Recovery of Dues, Excercise of Lien & Delivery of Security

  • The Company will not, as a matter of fair dealing, normally recall the loan before the initially agreed tenure except in unanticipated or abnormal circumstances where the Company interests are adversely affected e.g. when the security value diminishes substantially, when the quality of security is not found to be acceptable, due to any regulatory government directives etc. In all such cases proper and reasonable notice shall be given to the members-shareholders recalling the loan before expiry of the normal tenure.
  • The Company will make all possible soft or persuasive efforts to get the members-shareholders to repay the dues without resorting to disposal of the security. The Company does not accept nor will it encourage the use any coercive or hard measures to recover its dues from the members-shareholders.
  • The Company will deliver the security to the members-shareholders immediately upon settlement of the loan in the same condition as was at the time of sanction of the loan. If the security has signs of damage thereon, before being taken custody of by the Company at the time of sanction of loan, the fact will be briefly incorporated in the sanction letter.
  • The Company shall issue a signed and, normally, a system generated receipt for all cash payments made by the members-shareholders immediately. The Company shall also accept payments vide cheques, demand drafts, etc. subject to the condition that the said account will be closed only after confirmation of realization.
  • The Company will resort to auction the security only as a last resort and that too after adequate and proper notice is served on the members-shareholders to repay the dues and also after direct contact Such notice will be as per the terms contained in the sanction letter and also in compliance with applicable laws and regulatory guidelines. The disposal of the security will be taken up through public auction when the members-shareholders does not positively respond to the communications sent by the Company to close the loan account along with interest and other charges like notice fees.
  • Where the Company proposes to dispose of the security even before the normal tenure of the loan based on the rights conferred on the Company vide loan application and loan sanction letter adequate and proper notice will be served on the members-shareholders before such action is initiated for recovery of dues.
  • The Company prefers and encourages members-shareholderss to take back delivery of the security immediately upon full settlement of all dues. However, should there be exceptional instance of the members-shareholders being unable to take delivery of the security, not attributable to the inability of the Company, after closure of the loan account reasonable safe custody charges may be payable which will be duly advised to the members-shareholders.
  • The Company will not interfere in the affairs of the members-shareholders except for the purposes mentioned in the terms & conditions of the loan or when constrained to do so due to inadequate or false disclosures made by the borrower at the time of putting through the transactions.
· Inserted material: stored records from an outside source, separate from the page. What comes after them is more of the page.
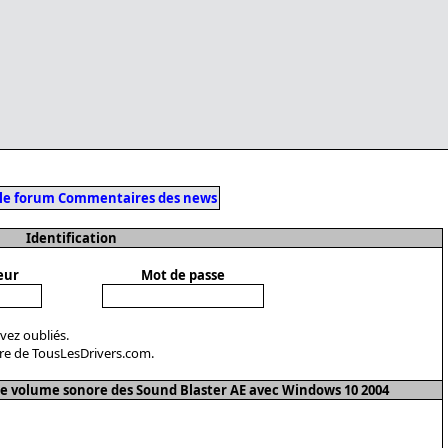
 le forum Commentaires des news
Identification
eur
Mot de passe
avez oubliés.
re de TousLesDrivers.com.
e volume sonore des Sound Blaster AE avec Windows 10 2004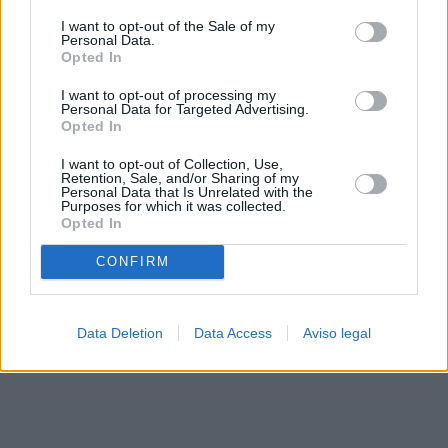
solo a este sitio web. Puede cambiar sus preferencias en
I want to opt-out of the Sale of my
cualquier momento entrando de nuevo en este sitio web o
Personal Data.
visitando nuestra política de privacidad.
Opted In
I want to opt-out of processing my
Personal Data for Targeted Advertising.
Opted In
I want to opt-out of Collection, Use,
Retention, Sale, and/or Sharing of my
Personal Data that Is Unrelated with the
Purposes for which it was collected.
Opted In
CONFIRM
Data Deletion
Data Access
Aviso legal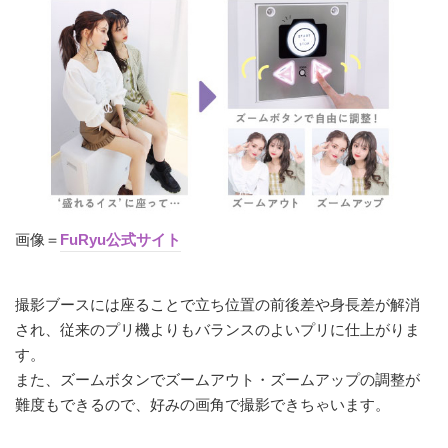
画像＝
FuRyu公式サイト
撮影ブースには座ることで立ち位置の前後差や身長差が解消
され、従来のプリ機よりもバランスのよいプリに仕上がりま
す。
また、ズームボタンでズームアウト・ズームアップの調整が
難度もできるので、好みの画角で撮影できちゃいます。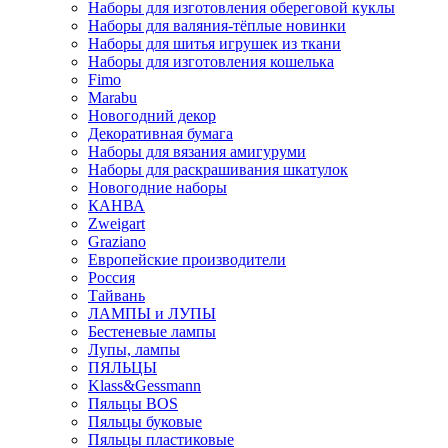
Наборы для изготовления обереговой куклы
Наборы для валяния-тёплые новинки
Наборы для шитья игрушек из ткани
Наборы для изготовления кошелька
Fimo
Marabu
Новогодний декор
Декоративная бумага
Наборы для вязания амигуруми
Наборы для раскрашивания шкатулок
Новогодние наборы
КАНВА
Zweigart
Graziano
Европейские производители
Россия
Тайвань
ЛАМПЫ и ЛУПЫ
Бестеневые лампы
Лупы, лампы
ПЯЛЬЦЫ
Klass&Gessmann
Пяльцы BOS
Пяльцы буковые
Пяльцы пластиковые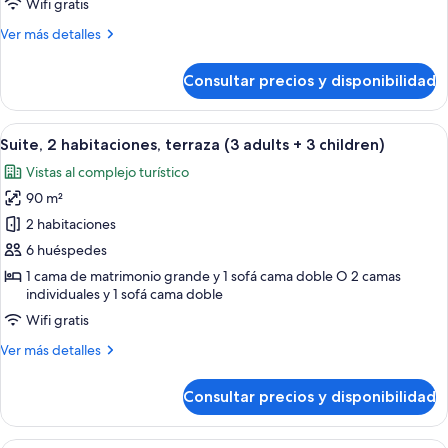
terraza
Wifi gratis
(3
Más
Ver más detalles
adults
detalles
+
de
Consultar precios y disponibilidad
Suite,
2
2
children)
habitaciones,
Abrir
Una habitación de hotel con cama, mes
7
terraza
Suite, 2 habitaciones, terraza (3 adults + 3 children)
todas
(3
Vistas al complejo turístico
adults
las
+
90 m²
fotos
2
de
2 habitaciones
children)
Suite,
6 huéspedes
2
1 cama de matrimonio grande y 1 sofá cama doble O 2 camas
habitaciones,
individuales y 1 sofá cama doble
terraza
Wifi gratis
(3
Más
Ver más detalles
adults
detalles
+
de
Consultar precios y disponibilidad
Suite,
3
2
children)
habitaciones,
Una habitación de hotel con cama, mes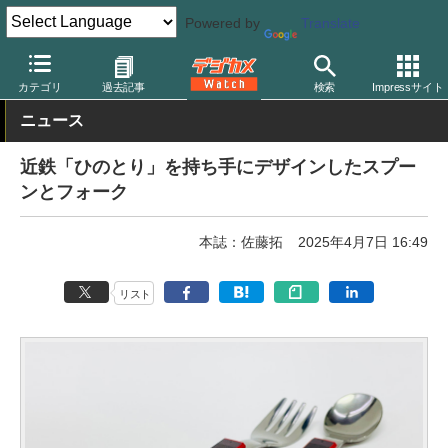
Powered by
Translate
デジカメ Watch
撮影情報
鉄道
カテゴリ
過去記事
検索
Impressサイト
ニュース
近鉄「ひのとり」を持ち手にデザインしたスプー
ンとフォーク
本誌：佐藤拓
2025年4月7日 16:49
リスト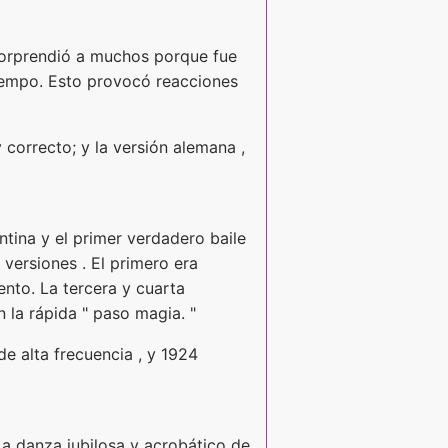
 sorprendió a muchos porque fue
tiempo. Esto provocó reacciones
y correcto; y la versión alemana ,
tina y el primer verdadero baile
 versiones . El primero era
ento. La tercera y cuarta
 la rápida " paso magia. "
e alta frecuencia , y 1924
La danza jubilosa y acrobático de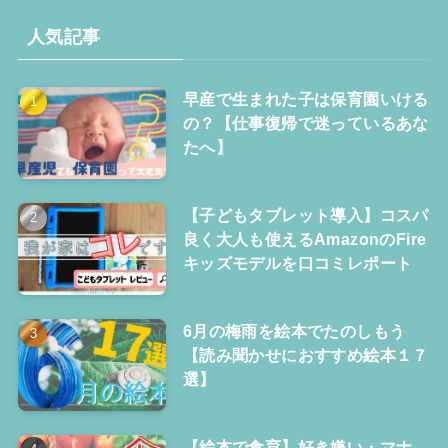
人気記事
早産で生まれた子は保育園いける
の？【仕事復帰で迷っているあな
たへ】
【子どもタブレット導入】コスパ
良く大人も使えるAmazonのFire
キッズモデルを口コミレポート
6月の梅雨を絵本でたのしもう
【読み聞かせにおすすめ絵本１７
選】
【絵本で食育】好き嫌い・マナ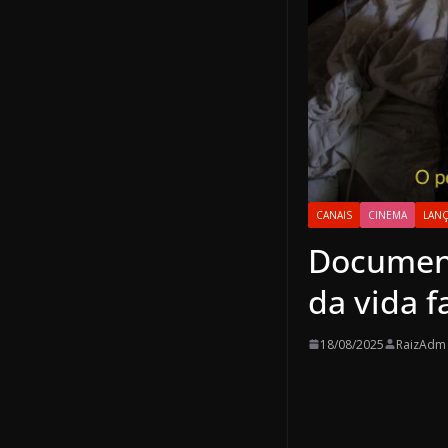
CANAIS
CINEMA
LAN
Documentá
da vida f
18/08/2025
RaizAdm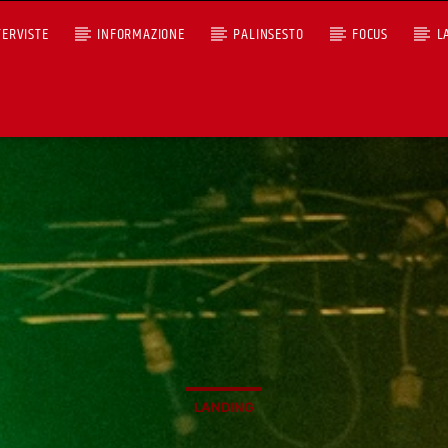
TERVISTE
INFORMAZIONE
PALINSESTO
FOCUS
L
+393401974468
Ascoltaci dal pc
Sostieni Radio Città Aperta
LANDING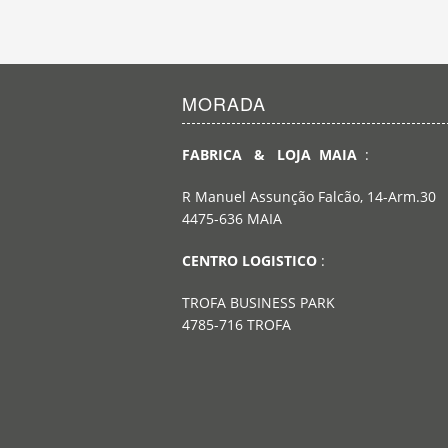
MORADA
FABRICA & LOJA MAIA
:
R Manuel Assunção Falcão, 14-Arm.30
4475-636 MAIA
CENTRO LOGISTICO
:
TROFA BUSINESS PARK
4785-716 TROFA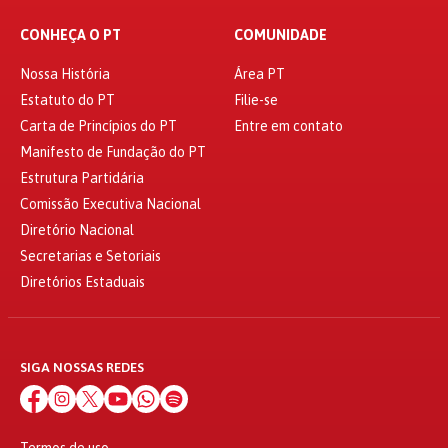
CONHEÇA O PT
COMUNIDADE
Nossa História
Área PT
Estatuto do PT
Filie-se
Carta de Princípios do PT
Entre em contato
Manifesto de Fundação do PT
Estrutura Partidária
Comissão Executiva Nacional
Diretório Nacional
Secretarias e Setoriais
Diretórios Estaduais
SIGA NOSSAS REDES
Termos de uso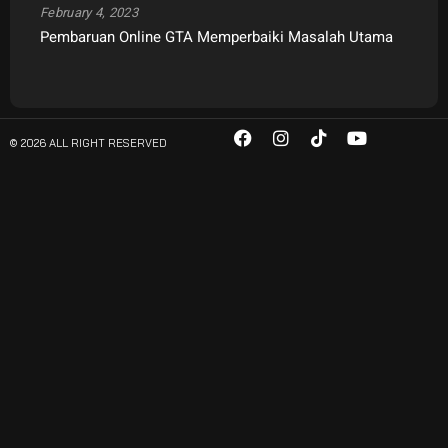
February 4, 2023
Pembaruan Online GTA Memperbaiki Masalah Utama
© 2026 ALL RIGHT RESERVED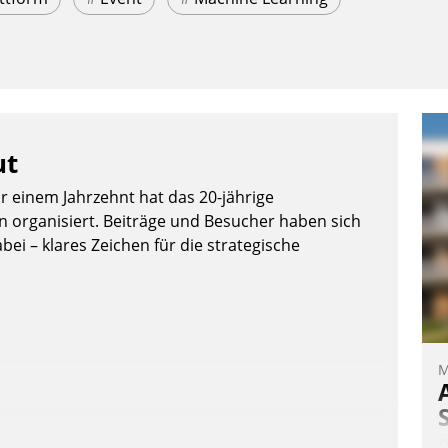
ut
or einem Jahrzehnt hat das 20-jährige
organisiert. Beiträge und Besucher haben sich
bei – klares Zeichen für die strategische
M
Ü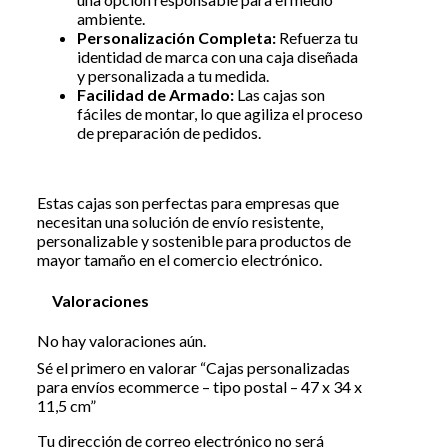
ambiente.
Personalización Completa:
Refuerza tu
identidad de marca con una caja diseñada
y personalizada a tu medida.
Facilidad de Armado:
Las cajas son
fáciles de montar, lo que agiliza el proceso
de preparación de pedidos.
Estas cajas son perfectas para empresas que
necesitan una solución de envío resistente,
personalizable y sostenible para productos de
mayor tamaño en el comercio electrónico.
Valoraciones
No hay valoraciones aún.
Sé el primero en valorar “Cajas personalizadas
para envíos ecommerce – tipo postal – 47 x 34 x
11,5 cm”
Tu dirección de correo electrónico no será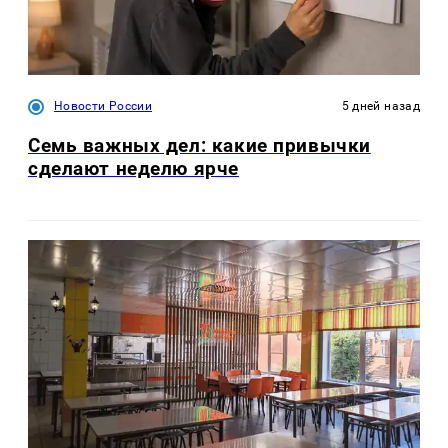
Новости России
5 дней назад
Семь важных дел: какие привычки
сделают неделю ярче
Customer Service & Grievance Redressal

  • The Company will implement all possible steps to prevent and minimize members-shareholders complaints/grievances.
  • The Company will facilitate the members-shareholders to pay the whole or part of the dues at any of the branches of the Company subject to the condition that delivery of the pledged security shall be made only at the branch where loan was originally disbursed.
  • The Company will put in place an effective members-shareholders Grievance Redressal mechanism detail of which will be displayed on the website.
  • The Company will put in place an effective training system to ensure that employees of the Company are members-shareholders friendly and do not resort to rude, inappropriate or unethical behavior.
  • The Company will endeavor to work out and display the time norms for putting through and completing the various transactions.